THis one is not 100% clear to me. Say a zombie PC controlled by a 3rd party (a botnet herder) is set up by the 3rd party to use the email client software installed By the owner of the PC (and the credentials stored by this application if needed) to connect to a machine offered by the network owner to users of the network as an SMTP relay (the mode of operation most people use sending through the ISP's outgoing mail servers) then who is the station operator? Who is the transmitter? I see two stations: one is the zombie PC and the other is the ISP's relay, that is open to transmitters within the network (or open to those who can authenticate themselves).

An ISP is usually the owner of the network, the owner of some stations that transmit email outside of their network (email relays that are usually refered to as "outgoing mail servers") and owner of some domains. They usually assign station owners within their network some email addresses in some of the domains they own, allow them to relay mail through stations they own and setup SPF to say these addresses are allowed to transmit from those stations.
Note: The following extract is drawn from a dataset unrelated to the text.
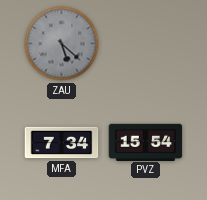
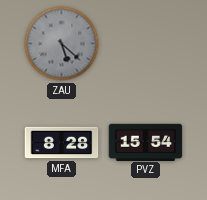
MFA: 7:34 -> 8:28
Other domain owners the have station within the ISP's network use their stations to relay their email through the stations provided by the ISP (the network owner) and they also set up their SPF records to allow these stations (the ISPs relays) to send mail for their domain. So a spammer who has control of some stations within a network and can use them to gain use of the stations provided by the network owner (the ISP) to all network users to relay email through can forge email addresses in several domains that are owned by users of these relays including those domains used by the ISP to provide email addresses to subscribers and including domains who have SPF records that allow these transmitters because their owners use these shared transmitters.

I'm not sure it makes things clearer, but anyway the point is that most email users use shared transmitters and spammers can have access to these transmitters and can use them with all any domain owned by a user of these shared transmitters and pass SPF. Of course an ISP can police the use of their transmitters, but it's not clear that they have real interest in doing it. If they are big enough their users will not be blocked even if their transmitters send out lots of junk.